**WHAT YOU HAVE TO DO:**
The entries that follow must be given again exactly, with the pictures excluded.

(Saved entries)
========
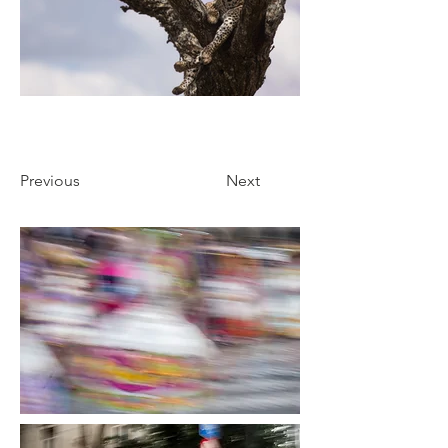
Previous
Next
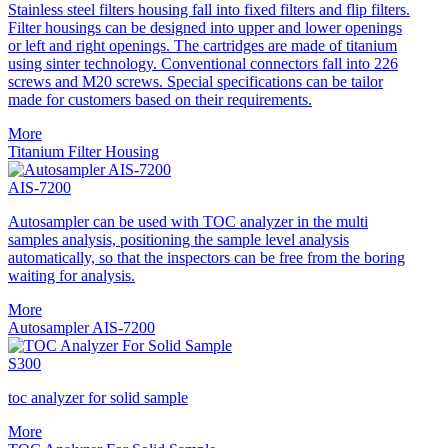
Stainless steel filters housing fall into fixed filters and flip filters.
Filter housings can be designed into upper and lower openings
or left and right openings. The cartridges are made of titanium
using sinter technology. Conventional connectors fall into 226
screws and M20 screws. Special specifications can be tailor
made for customers based on their requirements.
More
Titanium Filter Housing
AIS-7200
Autosampler can be used with TOC analyzer in the multi
samples analysis, positioning the sample level analysis
automatically, so that the inspectors can be free from the boring
waiting for analysis.
More
Autosampler AIS-7200
S300
toc analyzer for solid sample
More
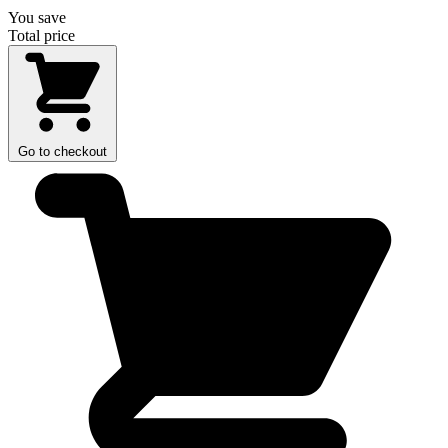
You save
Total price
Go to checkout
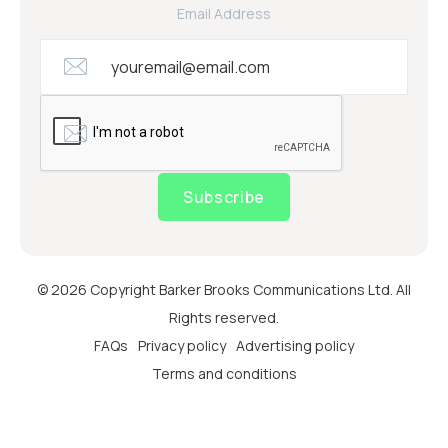
Email Address
Subscribe
© 2026 Copyright Barker Brooks Communications Ltd. All
Rights reserved.
FAQs
Privacy policy
Advertising policy
Terms and conditions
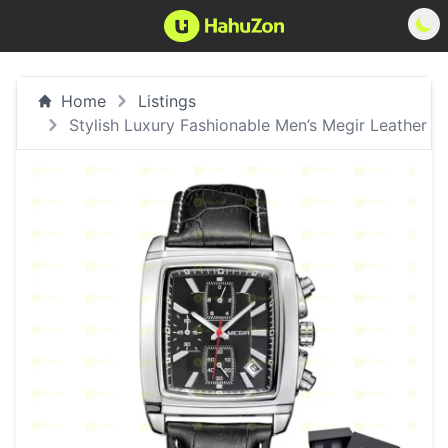
Home
Listings
Stylish Luxury Fashionable Men’s Megir Leather W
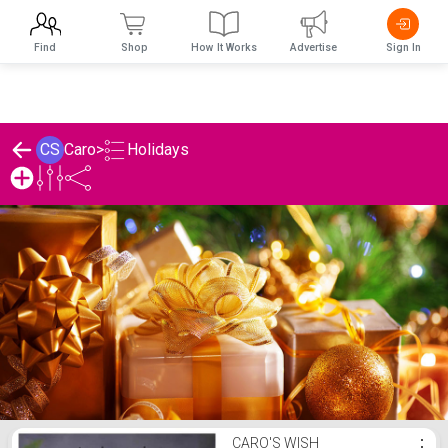
Find
Shop
How It Works
Advertise
Sign In
Holidays
CS
Caro
>
Caro's Holidays List
CARO'S WISH
⋮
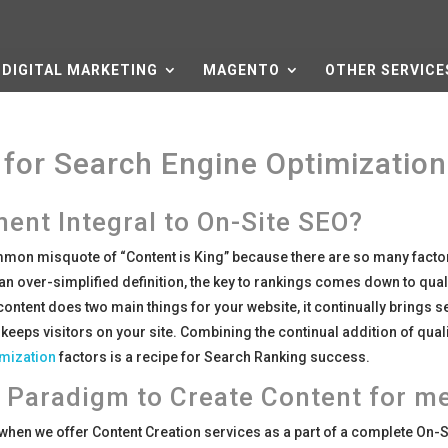
DIGITAL MARKETING
MAGENTO
OTHER SERVICE
for Search Engine Optimization
ent Integral to On-Site SEO?
mon misquote of “Content is King” because there are so many facto
an over-simplified definition, the key to rankings comes down to qual
 content does two main things for your website, it continually brings 
 keeps visitors on your site. Combining the continual addition of qual
imization
factors is a recipe for Search Ranking success.
 Paradigm to Create Content for m
t when we offer Content Creation services as a part of a complete On-S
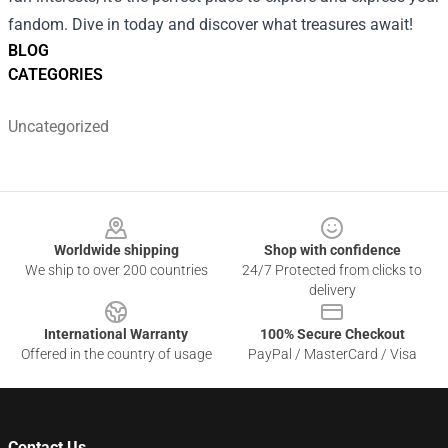
fandom. Dive in today and discover what treasures await!
BLOG
CATEGORIES
Uncategorized
Footer
Worldwide shipping
Shop with confidence
We ship to over 200 countries
24/7 Protected from clicks to
delivery
International Warranty
100% Secure Checkout
Offered in the country of usage
PayPal / MasterCard / Visa
Contact Us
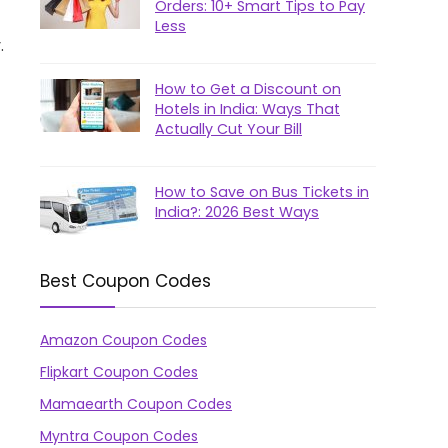
Orders: 10+ Smart Tips to Pay
Less
.
How to Get a Discount on
Hotels in India: Ways That
Actually Cut Your Bill
How to Save on Bus Tickets in
India?: 2026 Best Ways
Best Coupon Codes
Amazon Coupon Codes
Flipkart Coupon Codes
Mamaearth Coupon Codes
Myntra Coupon Codes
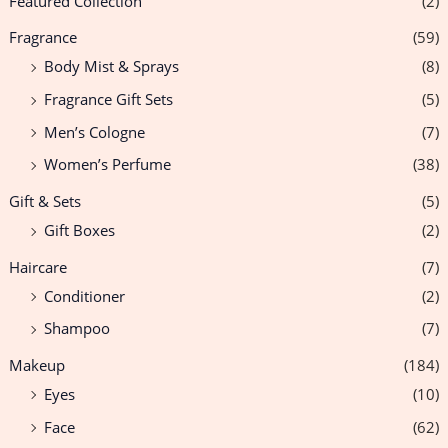
Featured Collection
(2)
Fragrance
(59)
Body Mist & Sprays
(8)
Fragrance Gift Sets
(5)
Men’s Cologne
(7)
Women’s Perfume
(38)
Gift & Sets
(5)
Gift Boxes
(2)
Haircare
(7)
Conditioner
(2)
Shampoo
(7)
Makeup
(184)
Eyes
(10)
Face
(62)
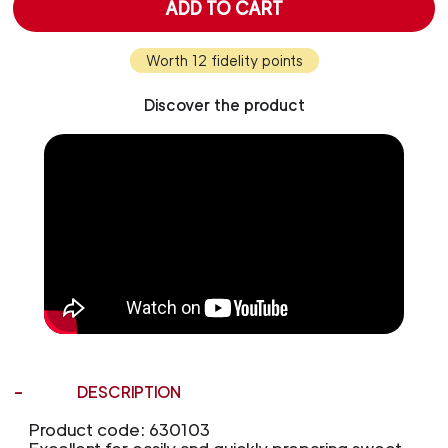
ADD TO CART
Worth 12 fidelity points
Discover the product
DESCRIPTION
Product code: 630103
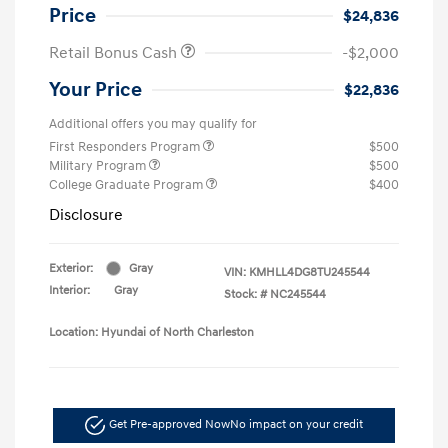
Price
$24,836
Retail Bonus Cash
-$2,000
Your Price
$22,836
Additional offers you may qualify for
First Responders Program
$500
Military Program
$500
College Graduate Program
$400
Disclosure
Exterior:
Gray
VIN:
KMHLL4DG8TU245544
Interior:
Gray
Stock: #
NC245544
Location: Hyundai of North Charleston
Get Pre-approved Now
No impact on your credit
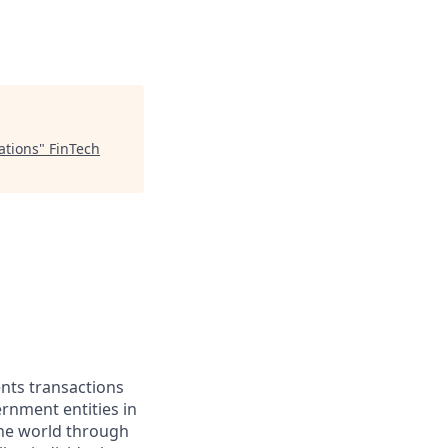
ations
"
FinTech
ents transactions
rnment entities in
the world through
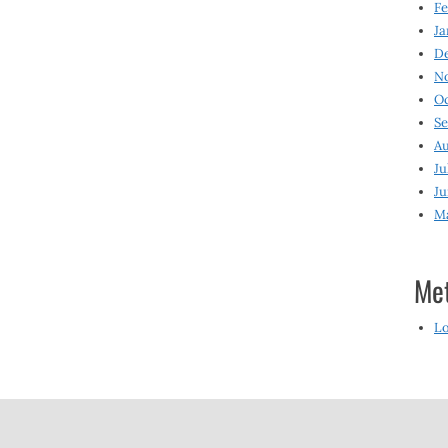
Fe
Ja
D
N
O
S
Au
Ju
Ju
M
Me
Lo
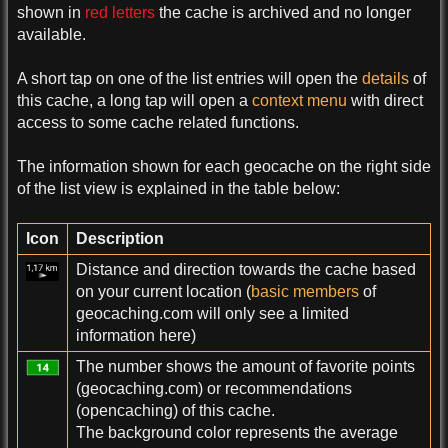
shown in
red letters
the cache is archived and no longer
available.
A short tap on one of the list entries will open the
details
of
this cache, a long tap will open a
context menu
with direct
access to some cache related functions.
The information shown for each geocache on the right side
of the list view is explained in the table below:
Icon
Description
Distance and direction towards the cache based
on your current location (
basic members
of
geocaching.com will only see a limited
information here)
The number shows the amount of favorite points
(geocaching.com) or recommendations
(opencaching) of this cache.
The background color represents the average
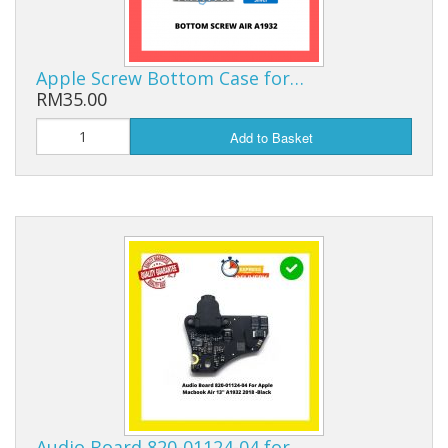
Apple Screw Bottom Case for…
RM35.00
Add to Basket
Audio Board 820-01124-04 for…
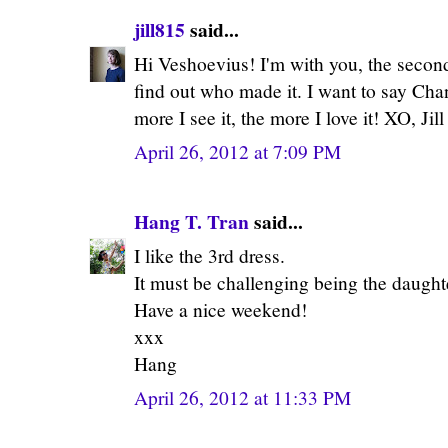
jill815
said...
Hi Veshoevius! I'm with you, the second 
find out who made it. I want to say Cha
more I see it, the more I love it! XO, Jill
April 26, 2012 at 7:09 PM
Hang T. Tran
said...
I like the 3rd dress.
It must be challenging being the daught
Have a nice weekend!
xxx
Hang
April 26, 2012 at 11:33 PM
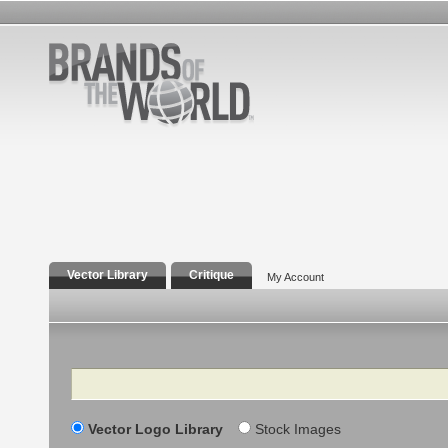
Vector Library
Critique
My Account
Search
Vector Logo Library
Stock Images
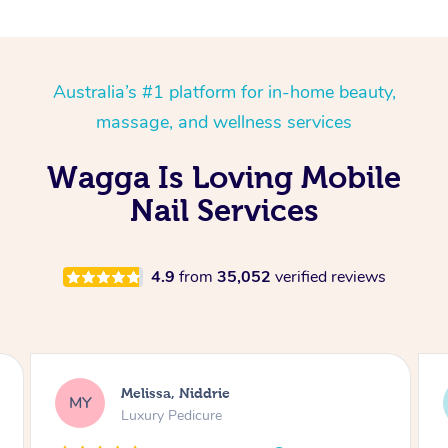
Australia’s #1 platform for in-home beauty,
massage, and wellness services
Wagga Is Loving Mobile
Nail Services
4.9
from
35,052
verified reviews
Alison, Erskineville
AR
Gel Manicure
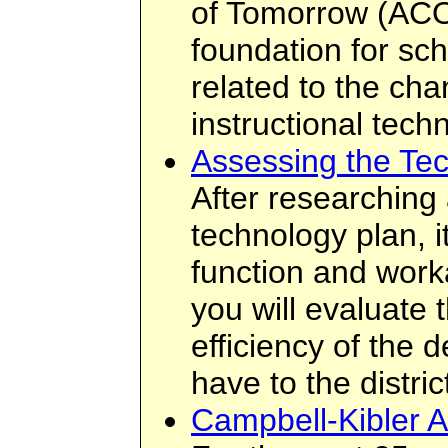
of Tomorrow (ACO
foundation for sc
related to the cha
instructional tech
Assessing the Te
After researching
technology plan, it
function and workabi
you will evaluate 
efficiency of the d
have to the distric
Campbell-Kibler A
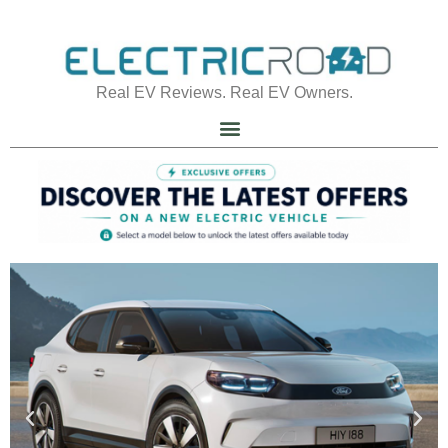
Real EV Reviews. Real EV Owners.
========
**THE COMPLETED TASK:**
Previous
Next
Stainless steel filters housing fall into fixed filters and flip filters.
Filter housings can be designed into upper and lower openings
or left and right openings. The cartridges are made of titanium
using sinter technology. Conventional connectors fall into 226
screws and M20 screws. Special specifications can be tailor
made for customers based on their requirements.
More
Titanium Filter Housing
AIS-7200
Autosampler can be used with TOC analyzer in the multi
samples analysis, positioning the sample level analysis
automatically, so that the inspectors can be free from the boring
waiting for analysis.
More
Autosampler AIS-7200
S300
toc analyzer for solid sample
More
You save
Total price
Go to checkout
Email Address
Subscribe
© 2026 Copyright Barker Brooks Communications Ltd. All
Rights reserved.
FAQs
Privacy policy
Advertising policy
Terms and conditions
Home
Listings
Stylish Luxury Fashionable Men’s Megir Leather W
Find
Shop
How It Works
Advertise
Sign In
Holidays
CS
Caro
>
Caro's Holidays List
CARO'S WISH
⋮
DIGITAL MARKETING
MAGENTO
OTHER SERVICE
for Search Engine Optimization
ent Integral to On-Site SEO?
mon misquote of “Content is King” because there are so many facto
an over-simplified definition, the key to rankings comes down to qual
 content does two main things for your website, it continually brings 
 keeps visitors on your site. Combining the continual addition of qual
imization
factors is a recipe for Search Ranking success.
 Paradigm to Create Content for m
t when we offer Content Creation services as a part of a complete On-S
fandom. Dive in today and discover what treasures await!
BLOG
CATEGORIES
Uncategorized
Footer
Worldwide shipping
Shop with confidence
We ship to over 200 countries
24/7 Protected from clicks to
delivery
International Warranty
100% Secure Checkout
Offered in the country of usage
PayPal / MasterCard / Visa
Contact Us
Orders: 10+ Smart Tips to Pay
Less
.
How to Get a Discount on
Hotels in India: Ways That
Actually Cut Your Bill
How to Save on Bus Tickets in
India?: 2026 Best Ways
Best Coupon Codes
Amazon Coupon Codes
Flipkart Coupon Codes
Mamaearth Coupon Codes
Myntra Coupon Codes
Featured Collection
(2)
Fragrance
(59)
Body Mist & Sprays
(8)
Fragrance Gift Sets
(5)
Men’s Cologne
(7)
Women’s Perfume
(38)
Gift & Sets
(5)
Gift Boxes
(2)
Haircare
(7)
Conditioner
(2)
Shampoo
(7)
Makeup
(184)
Eyes
(10)
Face
(62)
ADD TO CART
Worth 12 fidelity points
Discover the product
DESCRIPTION
Product code: 630103
Price
$24,836
Retail Bonus Cash
-$2,000
Your Price
$22,836
Additional offers you may qualify for
First Responders Program
$500
Military Program
$500
College Graduate Program
$400
Disclosure
Exterior:
Gray
VIN:
KMHLL4DG8TU245544
Interior:
Gray
Stock: #
NC245544
Location: Hyundai of North Charleston
Get Pre-approved Now
No impact on your credit
ations
"
FinTech
ents transactions
rnment entities in
the world through
Fe
Ja
D
N
O
S
Au
Ju
Ju
M
Me
Lo
shown in
red letters
the cache is archived and no longer
available.
A short tap on one of the list entries will open the
details
of
this cache, a long tap will open a
context menu
with direct
access to some cache related functions.
The information shown for each geocache on the right side
of the list view is explained in the table below:
Icon
Description
Distance and direction towards the cache based
on your current location (
basic members
of
geocaching.com will only see a limited
information here)
The number shows the amount of favorite points
(geocaching.com) or recommendations
(opencaching) of this cache.
The background color represents the average
Apple Screw Bottom Case for…
RM35.00
Add to Basket
Audio Board 820-01124-04 for…
jill815
said...
Hi Veshoevius! I'm with you, the second 
find out who made it. I want to say Cha
more I see it, the more I love it! XO, Jill
April 26, 2012 at 7:09 PM
Hang T. Tran
said...
I like the 3rd dress.
It must be challenging being the daught
Have a nice weekend!
xxx
Hang
April 26, 2012 at 11:33 PM
Vector Library
Critique
My Account
Search
Vector Logo Library
Stock Images
Australia’s #1 platform for in-home beauty,
massage, and wellness services
Wagga Is Loving Mobile
Nail Services
4.9
from
35,052
verified reviews
Alison, Erskineville
AR
Gel Manicure
of Tomorrow (ACO
foundation for sc
related to the cha
instructional tech
Assessing the Te
After researching
technology plan, it
function and workabi
you will evaluate 
efficiency of the d
have to the distric
Campbell-Kibler A
Real EV Reviews. Real EV Owners.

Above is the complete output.